Now one can also compute the delayed covariance matrix $C(\tau)=<Z(t+\tau)Z(t)>$ as $e^{-A \tau}\Sigma(t)$. I am wondering at this point whether if the probability density function for the variable $(X(t+\tau),X(t))$ exists and whether if this joint variable is Gaussian ($X(t+\tau)$ and $X(t)$ are obviously not independent but put together they are also the solution of a linear SDE of two times the dimension...)? So then next question is how can one compute the mutual entropy of $X(t+\tau), X(t)$ based only on $\Sigma(t)$ and $C(\tau)$? Some people seem to be doing this assuming that $(Z(t+\tau),Z(t))$ has a PDF and sometimes even assuming that they are Gaussian with covariance matrix $C(\tau)$. Is it possible to show this formally?

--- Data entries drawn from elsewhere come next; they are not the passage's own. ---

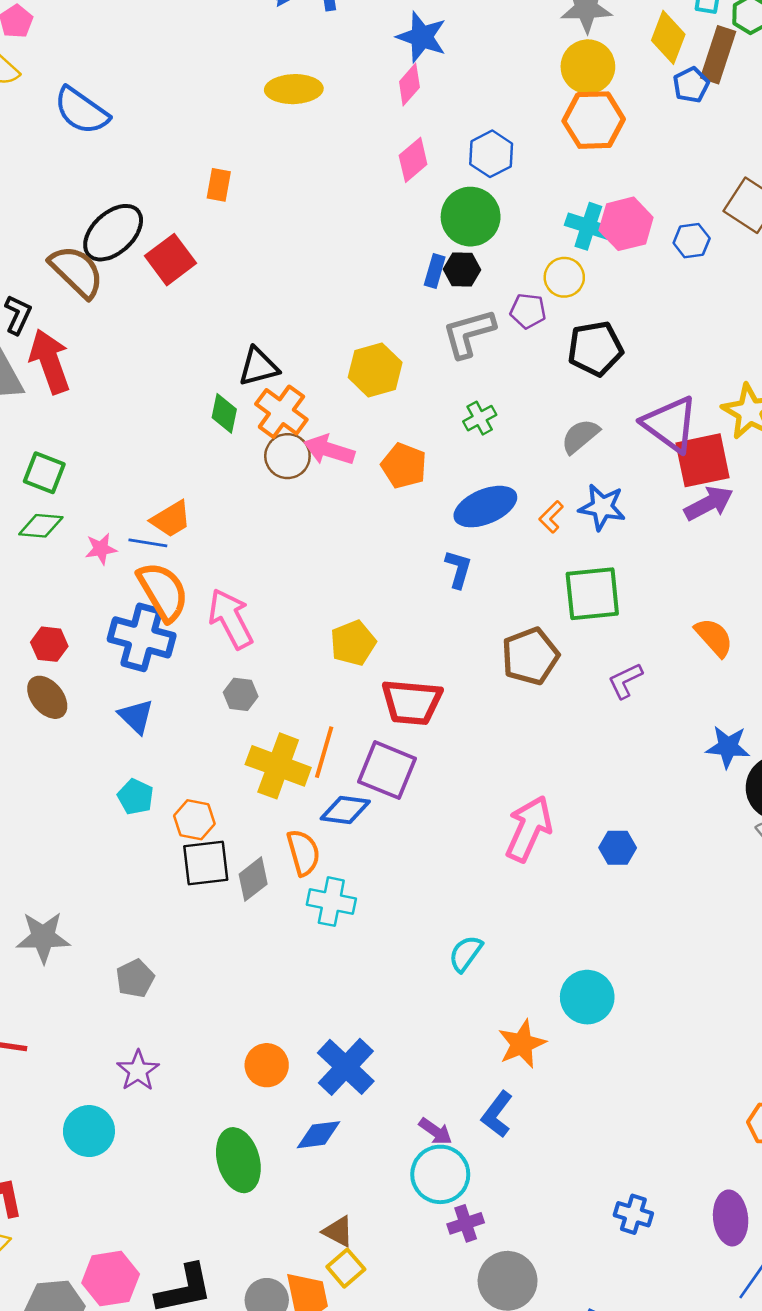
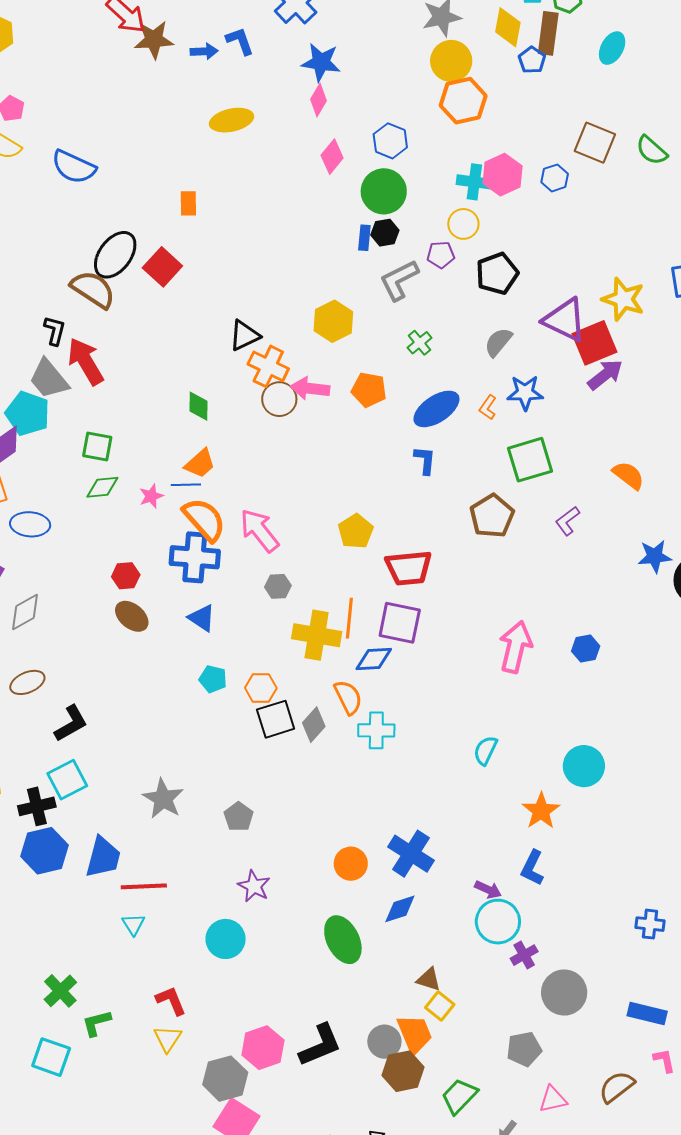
green diamond: (224, 413) -> (198, 406), moved
gray star: (43, 937) -> (163, 799), turned -30

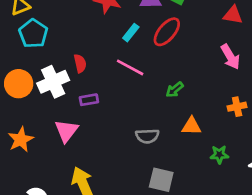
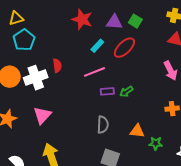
pink line: (130, 67) -> (94, 72), turned -55
purple rectangle: (89, 100) -> (107, 91), moved
orange triangle: (191, 126) -> (137, 131), moved
gray semicircle: (147, 136) -> (103, 125), turned -90

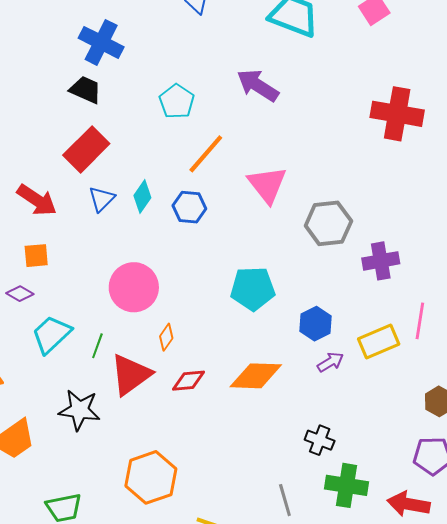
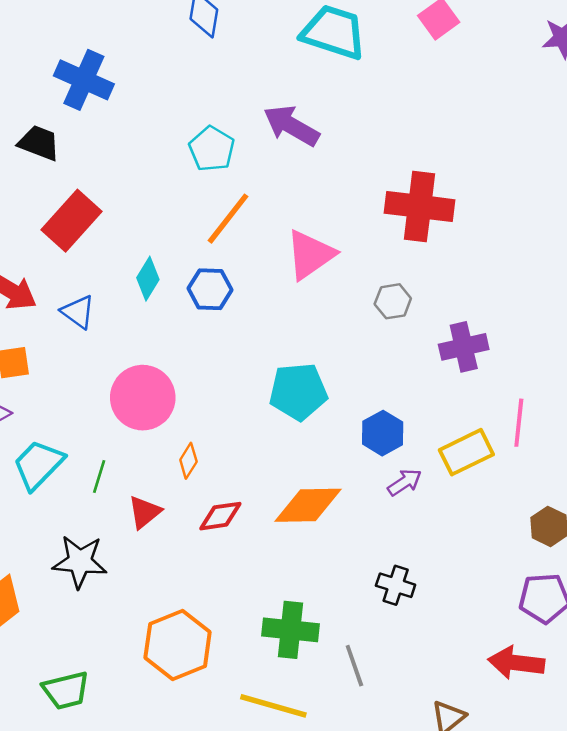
black trapezoid: (85, 90) -> (39, 143), moved
cyan pentagon: (177, 101) -> (212, 149), moved
red cross: (397, 114) -> (420, 206), moved
pink triangle: (267, 185) -> (310, 255), turned 36
blue triangle: (102, 199) -> (78, 312), moved, turned -36
gray hexagon: (328, 223) -> (393, 301), size x0.6
red triangle: (131, 375) -> (145, 512), size x0.6
green cross: (347, 485) -> (291, 630), moved

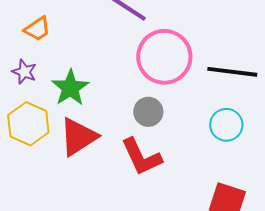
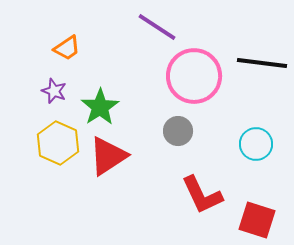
black line: (232, 72) -> (262, 63), moved
red L-shape: (141, 157) -> (202, 195), moved

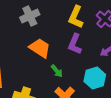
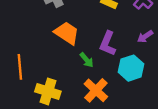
purple L-shape: (75, 44) -> (108, 44), moved

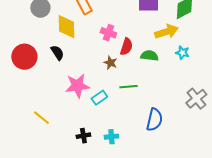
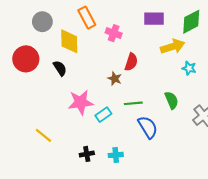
pink cross: (108, 33) -> (114, 33), moved
green semicircle: (149, 56) -> (172, 100), moved, turned 60
red circle: (24, 57) -> (26, 59), moved
blue semicircle: (154, 120) -> (148, 127), moved, turned -45

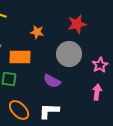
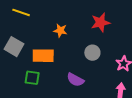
gray circle: (69, 54) -> (92, 53), size x0.6

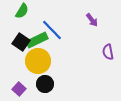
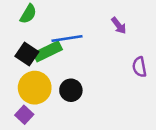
blue line: (52, 30) -> (67, 38), turned -55
yellow circle: (38, 61) -> (35, 88), moved
black circle: (45, 84) -> (71, 90), moved

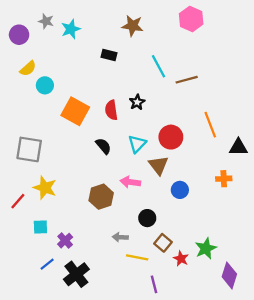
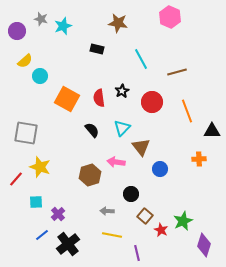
brown line: (187, 80) -> (177, 72), moved
red circle: (171, 137) -> (152, 102), moved
yellow line: (137, 257) -> (112, 235), moved

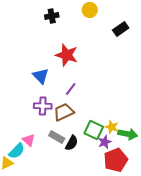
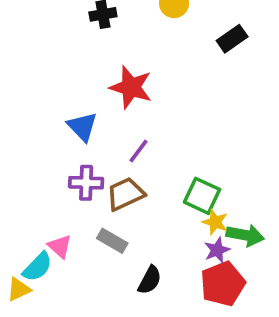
green square: (94, 130) -> (202, 196), moved
purple star: (105, 142) -> (217, 250), moved
black semicircle: (72, 143) -> (150, 280), moved

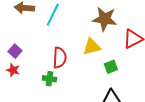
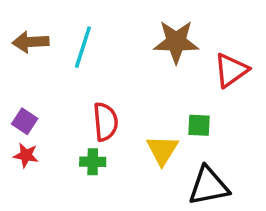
yellow triangle: (92, 47) -> (162, 150), moved, turned -36
green square: (111, 67) -> (199, 125), turned 32

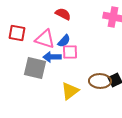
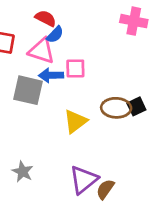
red semicircle: (63, 14) -> (46, 18), moved
blue semicircle: (64, 41) -> (55, 35), moved

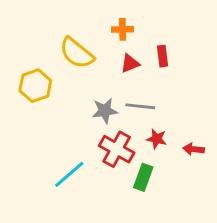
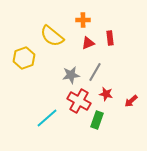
gray line: (140, 106) -> (95, 72), turned -66
red arrow: (194, 149) -> (131, 101), turned -48

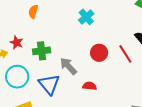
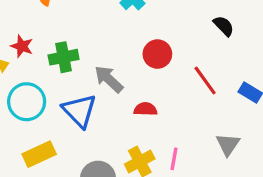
red line: (125, 54) -> (205, 80), moved

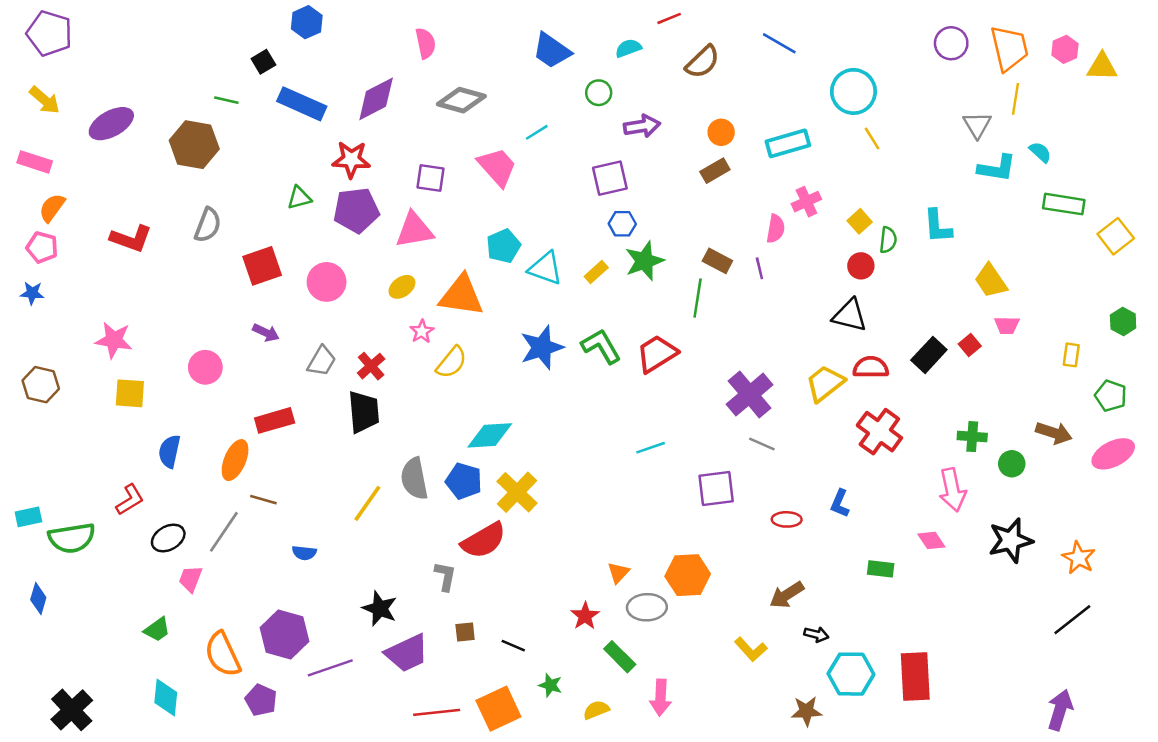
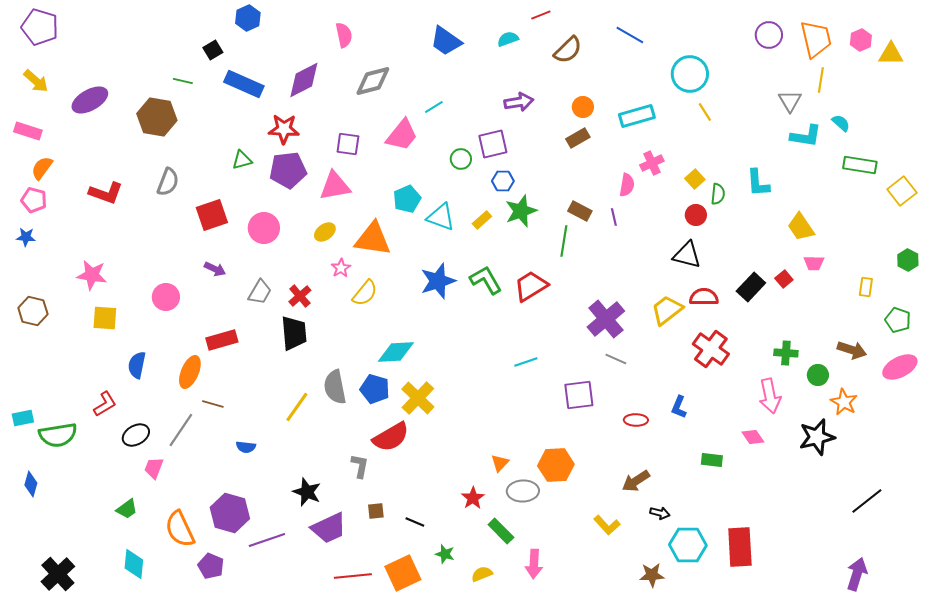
green circle: (599, 93) -> (461, 159), moved
gray diamond: (461, 100) -> (373, 81), turned -30
pink trapezoid: (497, 167) -> (402, 135), turned 81
orange star: (1079, 558) -> (844, 402), moved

You can write the random variable $\mathbf{Z}(t)$ as $$ \begin{align*} \mathbf{Z}(t) = e^{\mathbf{A}(t-t_0)}\mathbf{z}_{t_0} + \int_{t_0}^{t}e^{\mathbf{A}(t-s)}\Gamma(s)ds, \end{align*} $$ where $\Gamma(s)$ is the underlying white-noise process. The same is true of $\mathbf{Z}(t+\tau)$, and indeed we have $$ \begin{align*} \mathbf{Z}(t+\tau) &= e^{\mathbf{A}(t+\tau - t_0) }\mathbf{z}_0+\int_{t_0}^{t+\tau}e^{\mathbf{A}(t+\tau-s)}\Gamma(s)ds \\ &= e^{\mathbf{A}\tau }\mathbf{Z}(t) +\int_{t}^{t+\tau} e^{\mathbf{A}(t + \tau-s)}\Gamma(s)ds. \end{align*} $$ So we see that $\mathbf{Z}(t)$ is given by the linear transformation acting on functions \begin{align*} f(t) \mapsto e^{\mathbf{A}t}\mathbf{z}_0 + \int_{t_0}^{t}e^{\mathbf{A}(t-s)}f(s)ds \end{align*} and so since $\mathbf{Z}(t), \mathbf{Z}(t+\tau)$ are given by a linear transformation of a common Gaussian random variable, $\Gamma(s)$, it follows that they will themselves will have a multivariate Gaussian distribution. Now all that remains is to calculate the parameters of this distribution. The mean and variance are straightforward and we also have \begin{align*} \mathbb{E}\left[ \mathbf{Z}(t+\tau) \mathbf{Z}(t)^{T} \right] &= \mathbb{E}\left[ e^{\mathbf{A}\tau} \mathbf{Z}(t) \mathbf{Z}(t)^T \right] + \mathbb{E}\left[ \int_{t}^{\tau}e^{\mathbf{A}(t+\tau - s)} \Gamma(s) ds \cdot \mathbf{Z}(t)^T\right] \\ &= e^{\mathbf{A}\tau} \mathbb{E}\left[ \mathbf{Z}(t)\mathbf{Z}(t)^T \right] + \underbrace{ \mathbb{E} \left[\int_{t}^{t+\tau} e^{\mathbf{A}(t+\tau - s)}\Gamma(s)ds \right]}_{=0} \cdot \mathbb{E}\left[ \mathbf{Z}(t)^T \right] \\ &= e^{\mathbf{A}\tau}\mathbb{E}\left[ \mathbf{Z}(t)\mathbf{Z}(t)^T \right]. \end{align*} Now you can use these results to calculate the mutual entropy, or any other functional you desire.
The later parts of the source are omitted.